[[ Data, beginning ]]

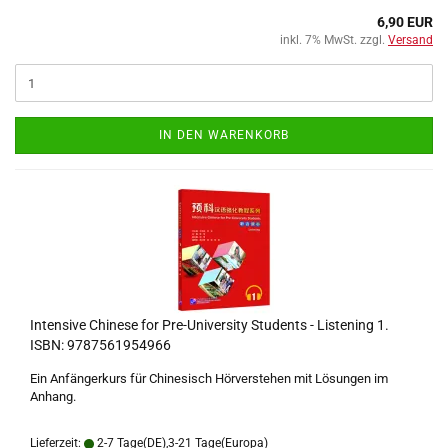
6,90 EUR
inkl. 7% MwSt. zzgl.
Versand
IN DEN WARENKORB
Intensive Chinese for Pre-University Students - Listening 1.
ISBN: 9787561954966
Ein Anfängerkurs für Chinesisch Hörverstehen mit Lösungen im
Anhang.
Lieferzeit:
2-7 Tage(DE),3-21 Tage(Europa)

[[ Data, end ]]

Directions for this task
If an entry contains an image, skip the image and return the rest of the listing unchanged.

Written reply
6,90 EUR
inkl. 7% MwSt. zzgl.
Versand
IN DEN WARENKORB
Intensive Chinese for Pre-University Students - Listening 1.
ISBN: 9787561954966
Ein Anfängerkurs für Chinesisch Hörverstehen mit Lösungen im
Anhang.
Lieferzeit:
2-7 Tage(DE),3-21 Tage(Europa)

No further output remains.